Just days after Myer revealed its future direction, the retailer has seen its share price savaged, placing its $600 million strategy in doubt. In stark contrast, Harvey Norman offers are likely to be boosted following a strong recommendation today from Deutshe Bank that it is the leading retail stock to buy.

Myer shares dropped to a new all-time low after the completion of the first part of the department store’s $221 million capital raising. They fell to 94 cents at 11.45am, after dropping to 90 cents overnight. Myer shares were valued at $4.10 when they first went to market in October, 2009.

Their value had been diluted by the offer of two new shares for every five owned by investors.

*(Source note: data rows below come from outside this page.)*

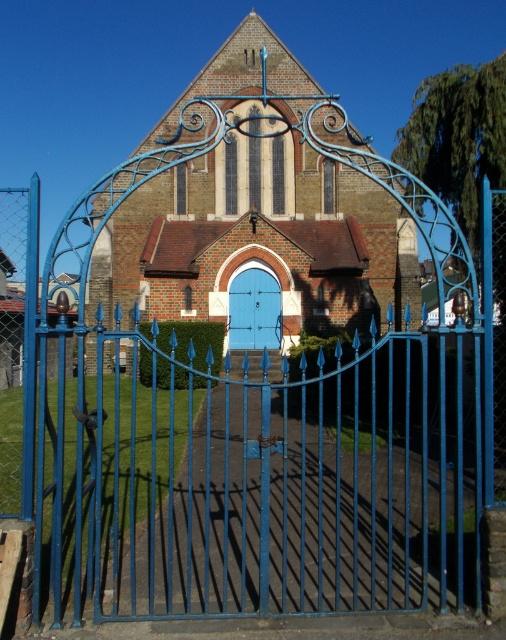 You are a delivery person trying to bring a large package through the entrance of the church. The package is 2 meters wide. The entrance has both the blue metal gate at center and the blue matte door at center. Which entrance should you use to ensure the package can pass through?

The blue metal gate at center has a larger width than the blue matte door at center, so you should use the blue metal gate at center to pass through the package since it can accommodate the 2 meters width.

You are visiting a church and want to enter through the blue metal gate at center. From your current position in front of the brick church at center, which direction should you walk to reach the gate?

The blue metal gate at center is positioned on the right side of brick church at center, so you should walk towards the right side of the brick church at center to reach the gate. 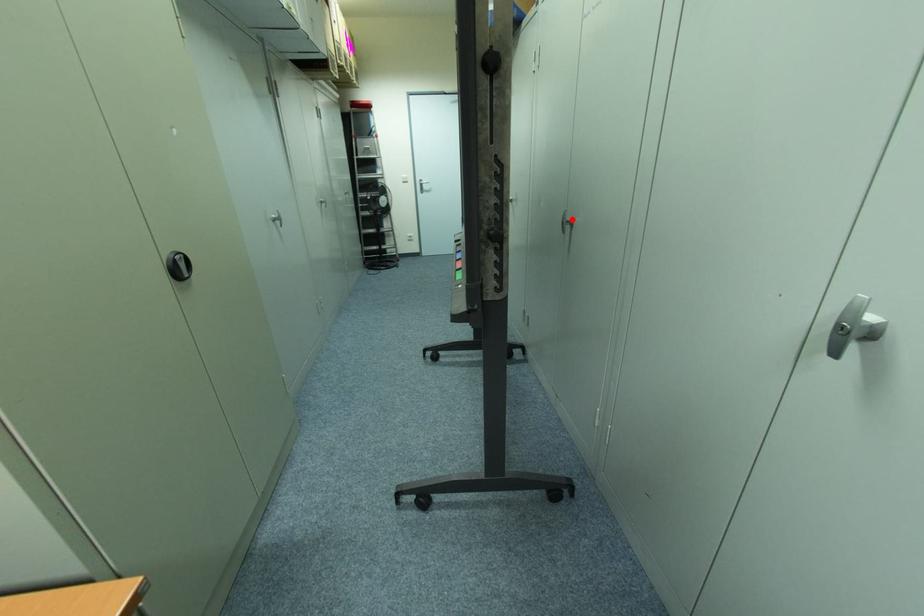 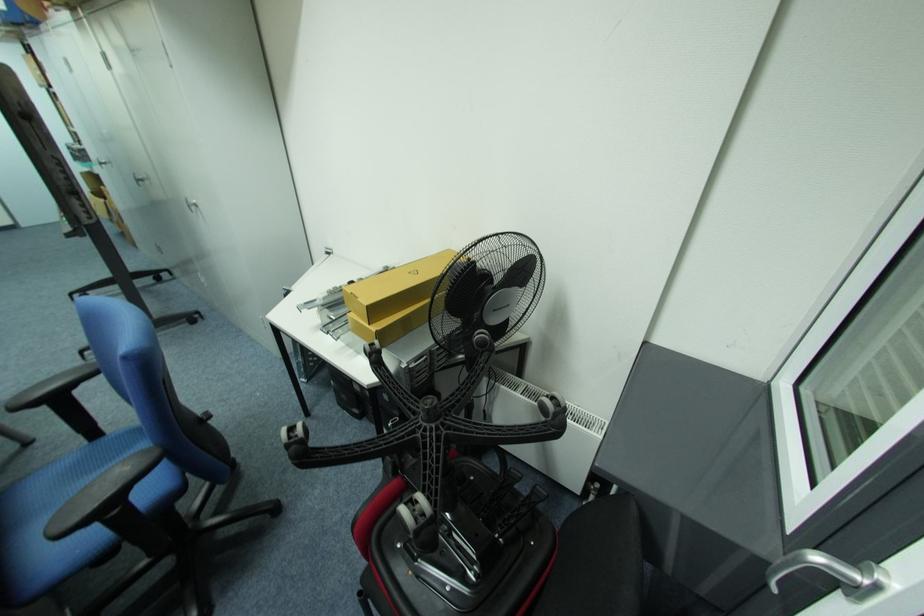 The point at the highlighted location is marked in the first image. Where is the corresponding point in the second image?

(141, 179) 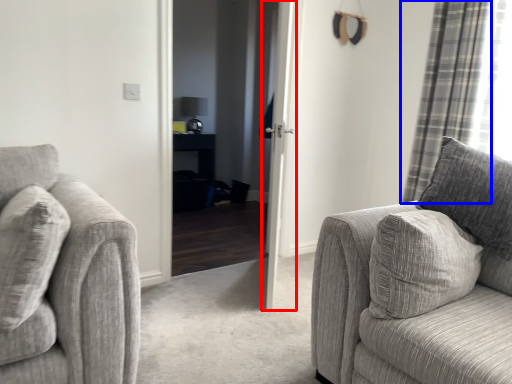 Question: Among these objects, which one is farthest to the camera, door (highlighted by a red box) or curtain (highlighted by a blue box)?

Choices:
 (A) door
 (B) curtain

Answer: (B) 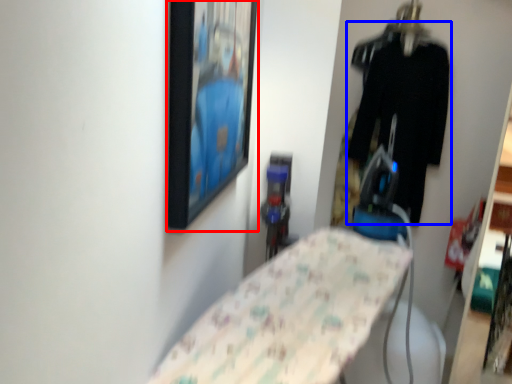 Question: Which of the following is the farthest to the observer, picture frame (highlighted by a red box) or clothing (highlighted by a blue box)?

Choices:
 (A) picture frame
 (B) clothing

Answer: (B)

Credit Suisse retail analyst Grant Saligari has told The Australian that the share price fall reflected “a very low confidence in the strategy that has been articulated”.

According to Saligari, “To trade below the rights price is pretty significant,” adding that, “It’s a very poor show of confidence.”

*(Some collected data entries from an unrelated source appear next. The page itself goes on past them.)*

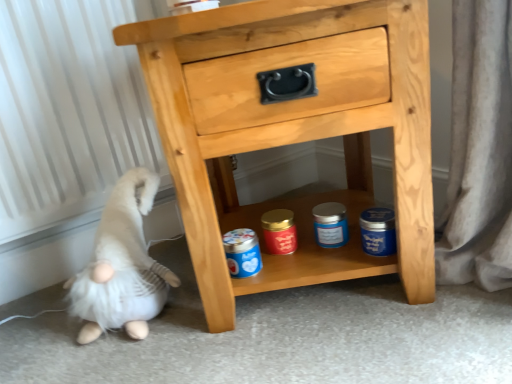 Question: Considering their positions, is white plush gnome at lower left located in front of or behind natural wood chest of drawers at center?

Choices:
 (A) front
 (B) behind

Answer: (B)

Question: From the image's perspective, is white plush gnome at lower left located above or below natural wood chest of drawers at center?

Choices:
 (A) below
 (B) above

Answer: (A)

Question: In terms of height, does white plush gnome at lower left look taller or shorter compared to natural wood chest of drawers at center?

Choices:
 (A) short
 (B) tall

Answer: (A)

Question: Looking at their shapes, would you say natural wood chest of drawers at center is wider or thinner than white plush gnome at lower left?

Choices:
 (A) thin
 (B) wide

Answer: (B)

Question: From their relative heights in the image, would you say natural wood chest of drawers at center is taller or shorter than white plush gnome at lower left?

Choices:
 (A) tall
 (B) short

Answer: (A)

Question: Considering the relative positions of natural wood chest of drawers at center and white plush gnome at lower left in the image provided, is natural wood chest of drawers at center to the left or to the right of white plush gnome at lower left?

Choices:
 (A) left
 (B) right

Answer: (B)

Question: Does point (377, 16) appear closer or farther from the camera than point (146, 198)?

Choices:
 (A) closer
 (B) farther

Answer: (A) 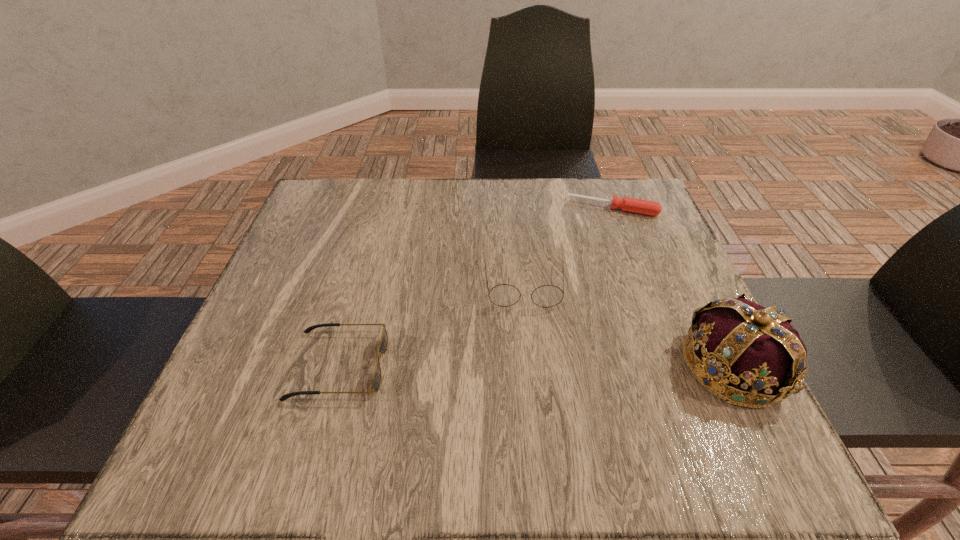 Where is `sunglasses`? sunglasses is located at coordinates (383, 346).

I want to click on the second shortest object, so click(x=383, y=346).

Where is `crown`? The height and width of the screenshot is (540, 960). crown is located at coordinates (751, 356).

This screenshot has width=960, height=540. What are the coordinates of `the farthest object` in the screenshot? It's located at (645, 207).

This screenshot has height=540, width=960. Identify the location of screwdriver. (645, 207).

Locate an element on the screen. Image resolution: width=960 pixels, height=540 pixels. spectacles is located at coordinates (504, 295).

You are a GUI agent. You are given a task and a screenshot of the screen. Output one action in this format:
    pyautogui.click(x=<x>, y=<y>)
    Task: Click on the second farthest object
    Image resolution: width=960 pixels, height=540 pixels.
    Given the screenshot: What is the action you would take?
    pyautogui.click(x=504, y=295)

Image resolution: width=960 pixels, height=540 pixels. Identify the location of free spot located 0.320m on the front-facing side of the leftmost object. [564, 365].

The width and height of the screenshot is (960, 540). Find the location of `vacant space located 0.090m on the back of the crown`. vacant space located 0.090m on the back of the crown is located at coordinates (698, 293).

The height and width of the screenshot is (540, 960). I want to click on vacant space located at the blade of the screwdriver, so click(597, 247).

While launching its new strategy, Myer reported a 70% drop in full year profit to $29.8 million, and launched a $600 million overhaul of stores in an effort to boost sales. However, analysts have been doubtful about its prospects of success.

To help fund the plans, Myer has so far raised $99 million from institutional investors, and expects to raise a further $122 million through a fully underwritten retail entitlement offer.